§ **Your instructions**:
The pictures are to be left out when the listing below is reproduced word for word.
*** Opening Given entries ***
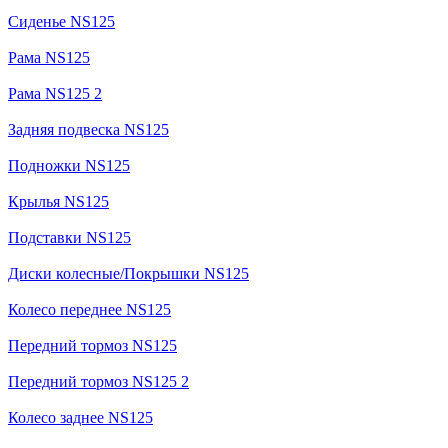
Сиденье NS125
Рама NS125
Рама NS125 2
Задняя подвеска NS125
Подножки NS125
Крылья NS125
Подставки NS125
Диски колесные/Покрышки NS125
Колесо переднее NS125
Передний тормоз NS125
Передний тормоз NS125 2
Колесо заднее NS125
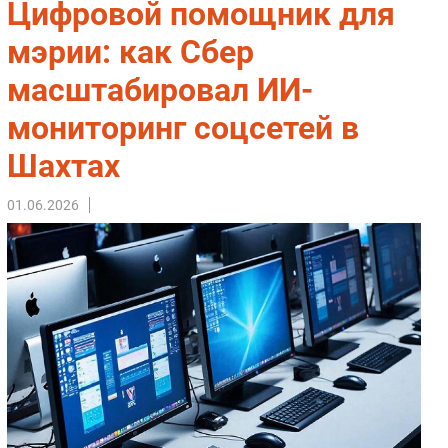
Цифровой помощник для
Импорто­замещение
мэрии: как Сбер
Автоматизация Промышленности
масштабировал ИИ-
Интернет
Мобильная связь
мониторинг соцсетей в
Фиксированная связь
Шахтах
Интеграция
Рынок ПК
01.06.2026
Маркетинг
Торговые сети
Оборудование
ПО
Outsourcing
Кадры
Регулирование
Финансы
Web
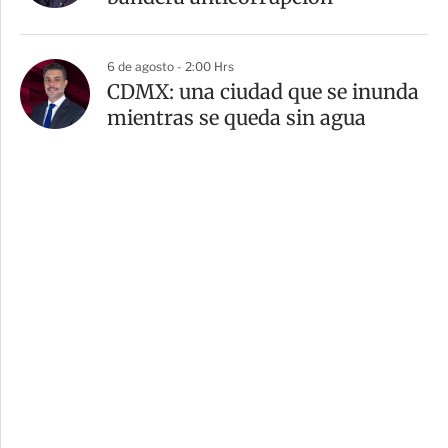
6 de agosto - 2:00 Hrs
CDMX: una ciudad que se inunda
mientras se queda sin agua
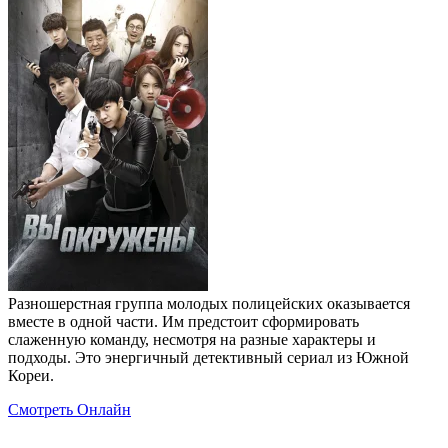
Разношерстная группа молодых полицейских оказывается
вместе в одной части. Им предстоит сформировать
слаженную команду, несмотря на разные характеры и
подходы. Это энергичный детективный сериал из Южной
Кореи.
Смотреть Онлайн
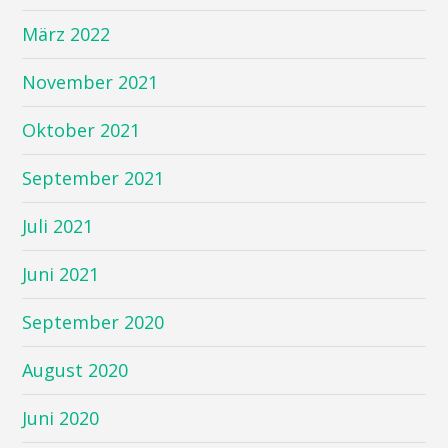
März 2022
November 2021
Oktober 2021
September 2021
Juli 2021
Juni 2021
September 2020
August 2020
Juni 2020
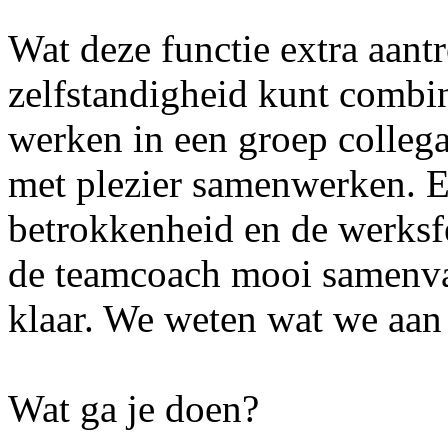
Wat deze functie extra aantr
zelfstandigheid kunt combi
werken in een groep collega
met plezier samenwerken. Er
betrokkenheid en de werksf
de teamcoach mooi samenvat
klaar. We weten wat we aan
Wat ga je doen?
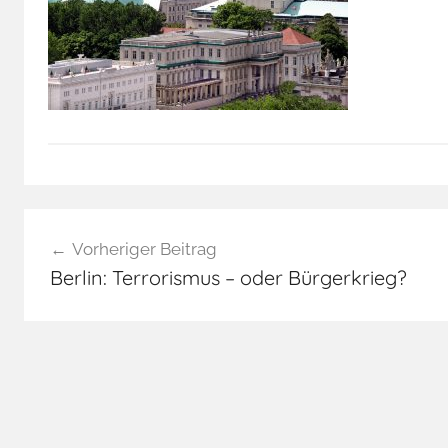
Beitragsnavigation
Vorheriger Beitrag
Berlin: Terrorismus – oder Bürgerkrieg?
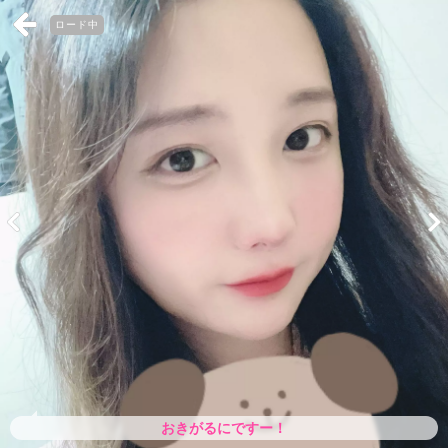
ロード中
おきがるにですー！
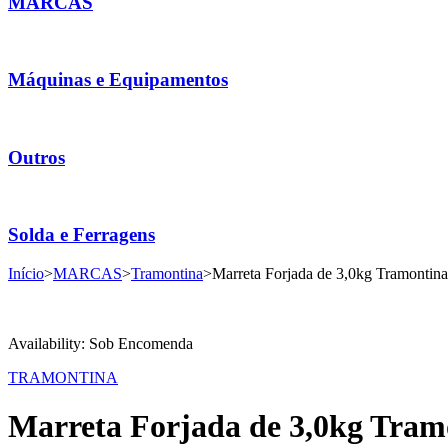
MARCAS
Máquinas e Equipamentos
Outros
Solda e Ferragens
Início
>
MARCAS
>
Tramontina
>
Marreta Forjada de 3,0kg Tramontin
Availability:
Sob Encomenda
TRAMONTINA
Marreta Forjada de 3,0kg Tram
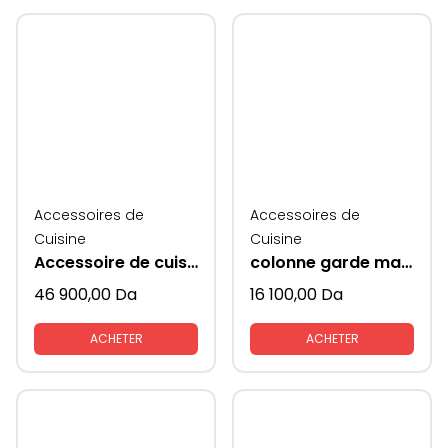
Accessoires de
Accessoires de
Cuisine
Cuisine
Accessoire de cuisine rangement colonne
colonne garde manger style frigo pour placard du bas
46 900,00
Da
16 100,00
Da
ACHETER
ACHETER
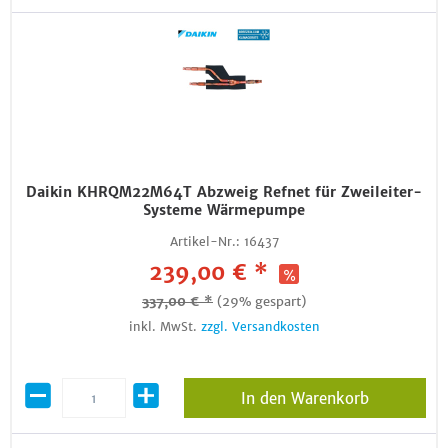
Daikin KHRQM22M64T Abzweig Refnet für Zweileiter-
Systeme Wärmepumpe
Artikel-Nr.:
16437
239,00 € *
337,00 € *
(29% gespart)
inkl. MwSt.
zzgl. Versandkosten
In den Warenkorb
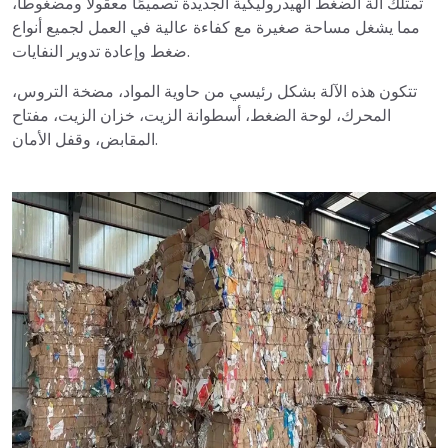
تمتلك آلة الضغط الهيدروليكية الجديدة تصميمًا معقولًا ومضغوطًا،
مما يشغل مساحة صغيرة مع كفاءة عالية في العمل لجميع أنواع
ضغط وإعادة تدوير النفايات.
تتكون هذه الآلة بشكل رئيسي من حاوية المواد، مضخة التروس،
المحرك، لوحة الضغط، أسطوانة الزيت، خزان الزيت، مفتاح
المقابض، وقفل الأمان.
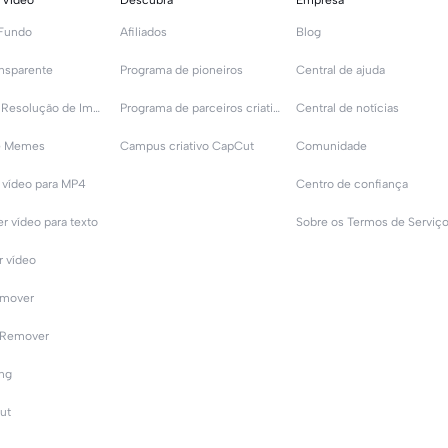
 Vídeo
Descubra
Empresa
Fundo
Afiliados
Blog
nsparente
Programa de pioneiros
Central de ajuda
Aumentar Resolução de Imagem
Programa de parceiros criativos
Central de notícias
de Memes
Campus criativo CapCut
Comunidade
 vídeo para MP4
Centro de confiança
r vídeo para texto
 vídeo
emover
 Remover
ing
ut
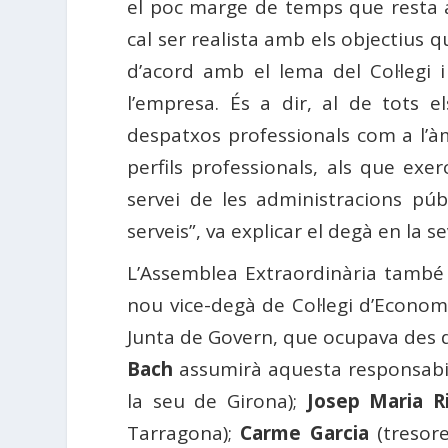
el poc marge de temps que resta a
cal ser realista amb els objectius 
d’acord amb el lema del Col·legi i
l’empresa. És a dir, al de tots el
despatxos professionals com a l’àmb
perfils professionals, als que ex
servei de les administracions púb
serveis”, va explicar el degà en la 
L’Assemblea Extraordinària també
nou vice-degà de Col·legi d’Economi
Junta de Govern, que ocupava des de
Bach
assumirà aquesta responsabili
la seu de Girona);
Josep Maria R
Tarragona);
Carme Garcia
(tresore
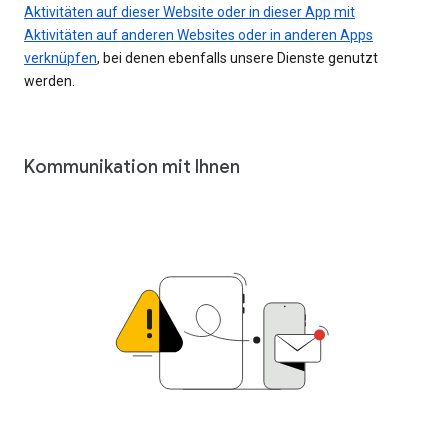
Aktivitäten auf dieser Website oder in dieser App mit
Aktivitäten auf anderen Websites oder in anderen Apps
verknüpfen
, bei denen ebenfalls unsere Dienste genutzt
werden.
Kommunikation mit Ihnen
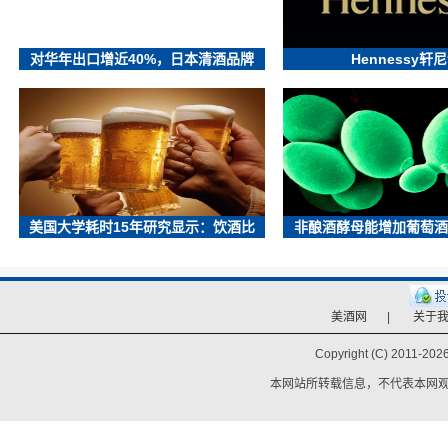
对华年出口增近40%，日本清酒品牌
Hennessy轩
美国大学耗时15年研究显示：饮酒比
非酿酒酵母能增加葡萄酒
美酒网
|
关于
Copyright (C) 2011-
2026
本网站所转载信息，不代表本网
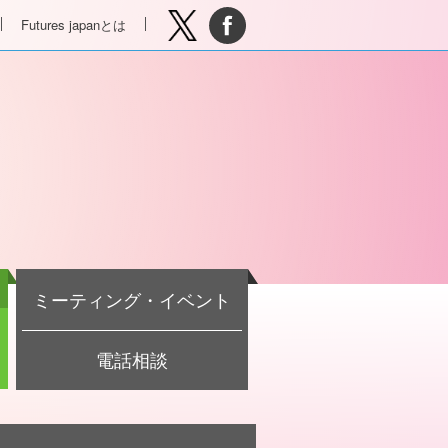
Futures japanとは
ミーティング・イベント
電話相談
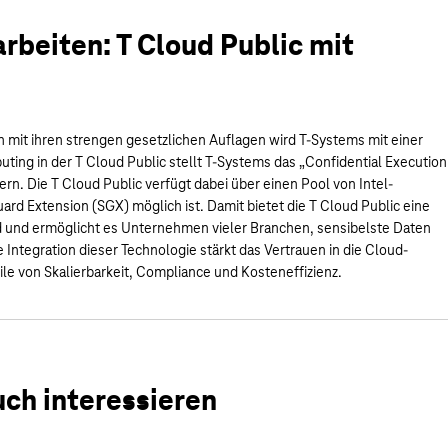
rbeiten: T Cloud Public mit
n mit ihren strengen gesetzlichen Auflagen wird T-Systems mit einer
ing in der T Cloud Public stellt T-Systems das „Confidential Execution
rn. Die T Cloud Public verfügt dabei über einen Pool von Intel-
ard Extension (SGX) möglich ist.
Damit bietet die T Cloud Public eine
d und ermöglicht es Unternehmen vieler Branchen, sensibelste Daten
 Integration dieser Technologie stärkt das Vertrauen in die Cloud-
le von Skalierbarkeit, Compliance und Kosteneffizienz.
uch interessieren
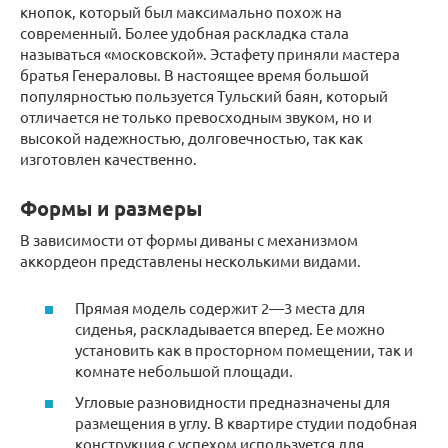
кнопок, который был максимально похож на
современный. Более удобная раскладка стала
называться «московской». Эстафету приняли мастера
братья Генераловы. В настоящее время большой
популярностью пользуется Тульский баян, который
отличается не только превосходным звуком, но и
высокой надежностью, долговечностью, так как
изготовлен качественно.
Формы и размеры
В зависимости от формы диваны с механизмом
аккордеон представлены несколькими видами.
Прямая модель содержит 2—3 места для
сиденья, раскладывается вперед. Ее можно
установить как в просторном помещении, так и
комнате небольшой площади.
Угловые разновидности предназначены для
размещения в углу. В квартире студии подобная
конструкция с успехом используется для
*** Closing Given entries ***
§ **Result**:
Сиденье NS125
Рама NS125
Рама NS125 2
Задняя подвеска NS125
Подножки NS125
Крылья NS125
Подставки NS125
Диски колесные/Покрышки NS125
Колесо переднее NS125
Передний тормоз NS125
Передний тормоз NS125 2
Колесо заднее NS125
Цифровой помощник для
Импорто­замещение
мэрии: как Сбер
Автоматизация Промышленности
масштабировал ИИ-
Интернет
Мобильная связь
мониторинг соцсетей в
Фиксированная связь
Шахтах
Интеграция
Рынок ПК
01.06.2026
Маркетинг
Торговые сети
Оборудование
ПО
Outsourcing
Кадры
Регулирование
Финансы
Web
6 de agosto - 2:00 Hrs
CDMX: una ciudad que se inunda
mientras se queda sin agua
Разношерстная группа молодых полицейских оказывается
вместе в одной части. Им предстоит сформировать
слаженную команду, несмотря на разные характеры и
подходы. Это энергичный детективный сериал из Южной
Кореи.
Смотреть Онлайн
März 2022
November 2021
Oktober 2021
September 2021
Juli 2021
Juni 2021
September 2020
August 2020
Juni 2020
Wat deze functie extra aantr
zelfstandigheid kunt combi
werken in een groep collega
met plezier samenwerken. Er
betrokkenheid en de werksf
de teamcoach mooi samenvat
klaar. We weten wat we aan
Wat ga je doen?
Beitragsnavigation
Vorheriger Beitrag
Berlin: Terrorismus – oder Bürgerkrieg?
ロード中
おきがるにですー！
MARCAS
Máquinas e Equipamentos
Outros
Solda e Ferragens
Início
>
MARCAS
>
Tramontina
>
Marreta Forjada de 3,0kg Tramontin
Availability:
Sob Encomenda
TRAMONTINA
Marreta Forjada de 3,0kg Tram
Accessoires de
Accessoires de
Cuisine
Cuisine
Accessoire de cuisine rangement colonne
colonne garde manger style frigo pour placard du bas
46 900,00
Da
16 100,00
Da
ACHETER
ACHETER
Daikin KHRQM22M64T Abzweig Refnet für Zweileiter-
Systeme Wärmepumpe
Artikel-Nr.:
16437
239,00 € *
337,00 € *
(29% gespart)
inkl. MwSt.
zzgl. Versandkosten
In den Warenkorb
تمتلك آلة الضغط الهيدروليكية الجديدة تصميمًا معقولًا ومضغوطًا،
مما يشغل مساحة صغيرة مع كفاءة عالية في العمل لجميع أنواع
ضغط وإعادة تدوير النفايات.
تتكون هذه الآلة بشكل رئيسي من حاوية المواد، مضخة التروس،
المحرك، لوحة الضغط، أسطوانة الزيت، خزان الزيت، مفتاح
المقابض، وقفل الأمان.
 Vídeo
Descubra
Empresa
Fundo
Afiliados
Blog
nsparente
Programa de pioneiros
Central de ajuda
Aumentar Resolução de Imagem
Programa de parceiros criativos
Central de notícias
de Memes
Campus criativo CapCut
Comunidade
 vídeo para MP4
Centro de confiança
r vídeo para texto
 vídeo
emover
 Remover
ing
ut
el poc marge de temps que resta a
cal ser realista amb els objectius 
d’acord amb el lema del Col·legi i
l’empresa. És a dir, al de tots el
despatxos professionals com a l’àmb
perfils professionals, als que ex
servei de les administracions púb
serveis”, va explicar el degà en la 
L’Assemblea Extraordinària també
nou vice-degà de Col·legi d’Economi
Junta de Govern, que ocupava des de
Bach
assumirà aquesta responsabili
la seu de Girona);
Josep Maria R
Tarragona);
Carme Garcia
(tresore
Aktivitäten auf dieser Website oder in dieser App mit
Aktivitäten auf anderen Websites oder in anderen Apps
verknüpfen
, bei denen ebenfalls unsere Dienste genutzt
werden.
Kommunikation mit Ihnen
对华年出口增近40%，日本清酒品牌
Hennessy轩
美国大学耗时15年研究显示：饮酒比
非酿酒酵母能增加葡萄酒
美酒网
|
关于
Copyright (C) 2011-
2026
本网站所转载信息，不代表本网
Futures japanとは
ミーティング・イベント
電話相談
rbeiten: T Cloud Public mit
n mit ihren strengen gesetzlichen Auflagen wird T-Systems mit einer
ing in der T Cloud Public stellt T-Systems das „Confidential Execution
rn. Die T Cloud Public verfügt dabei über einen Pool von Intel-
ard Extension (SGX) möglich ist.
Damit bietet die T Cloud Public eine
d und ermöglicht es Unternehmen vieler Branchen, sensibelste Daten
 Integration dieser Technologie stärkt das Vertrauen in die Cloud-
le von Skalierbarkeit, Compliance und Kosteneffizienz.
uch interessieren
кнопок, который был максимально похож на
современный. Более удобная раскладка стала
называться «московской». Эстафету приняли мастера
братья Генераловы. В настоящее время большой
популярностью пользуется Тульский баян, который
отличается не только превосходным звуком, но и
высокой надежностью, долговечностью, так как
изготовлен качественно.
Формы и размеры
В зависимости от формы диваны с механизмом
аккордеон представлены несколькими видами.
Прямая модель содержит 2—3 места для
сиденья, раскладывается вперед. Ее можно
установить как в просторном помещении, так и
комнате небольшой площади.
Угловые разновидности предназначены для
размещения в углу. В квартире студии подобная
конструкция с успехом используется для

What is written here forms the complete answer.